Segmentation - Sablayrolles/debates GitHub Wiki
Need to run coreNLP server with this:
java -mx4g -cp "*" edu.stanford.nlp.pipeline.StanfordCoreNLPServer -annotators "tokenize,ssplit,pos,lemma,parse,sentiment" -port 9000 -timeout 30000
Segmentation of dicourse in sentences tabular
import my_coreNLP.parseNLP as parseNLP
sentences = "It's a great thing for companies to expand. And when these people are going to put billions and billions of dollars into companies, and when they're going to bring $2.5 trillion back from overseas, where they can't bring the money back, because politicians like Secretary Clinton won't allow them to bring the money back, because the taxes are so onerous, and the bureaucratic red tape, so what -- is so bad.

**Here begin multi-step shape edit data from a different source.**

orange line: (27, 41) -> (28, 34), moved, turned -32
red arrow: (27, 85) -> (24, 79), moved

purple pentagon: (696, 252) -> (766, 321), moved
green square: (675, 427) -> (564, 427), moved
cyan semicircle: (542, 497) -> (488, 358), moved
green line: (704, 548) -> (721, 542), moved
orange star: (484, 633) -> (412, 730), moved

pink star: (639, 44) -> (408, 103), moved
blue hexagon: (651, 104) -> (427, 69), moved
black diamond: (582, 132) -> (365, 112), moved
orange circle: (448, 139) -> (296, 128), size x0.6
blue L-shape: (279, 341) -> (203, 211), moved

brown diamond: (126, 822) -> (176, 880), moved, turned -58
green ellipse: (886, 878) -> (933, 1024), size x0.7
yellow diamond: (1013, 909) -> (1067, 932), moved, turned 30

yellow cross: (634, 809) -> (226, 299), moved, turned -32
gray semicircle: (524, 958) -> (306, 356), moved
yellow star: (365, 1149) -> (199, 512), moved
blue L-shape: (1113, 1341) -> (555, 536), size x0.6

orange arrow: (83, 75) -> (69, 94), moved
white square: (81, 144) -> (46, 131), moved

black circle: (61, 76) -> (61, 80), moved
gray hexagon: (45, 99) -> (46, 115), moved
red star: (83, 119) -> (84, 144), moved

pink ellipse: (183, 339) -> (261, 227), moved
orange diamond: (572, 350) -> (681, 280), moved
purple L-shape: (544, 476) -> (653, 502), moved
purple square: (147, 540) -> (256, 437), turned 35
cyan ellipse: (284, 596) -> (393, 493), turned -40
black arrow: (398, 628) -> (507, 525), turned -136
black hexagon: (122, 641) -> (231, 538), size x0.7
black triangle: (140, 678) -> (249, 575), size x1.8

So what they're doing is they're leaving our country, and they're, believe it or not, leaving because taxes are too high and because some of them have lots of money outside of our country. And instead of bringing it back and putting the money to work, because they can't work out a deal. We have a president that can't sit them around a table and get them to approve something. And here's the thing. Republicans and Democrats agree but we have no leadership. And honestly, that starts with Secretary Clinton."
sNLP = parseNLP.StanfordNLP()
sentences_tab = sNLP.segmente(sentences) #segmentation par phrase
Segmentation of sentence in EDU with ponctuation.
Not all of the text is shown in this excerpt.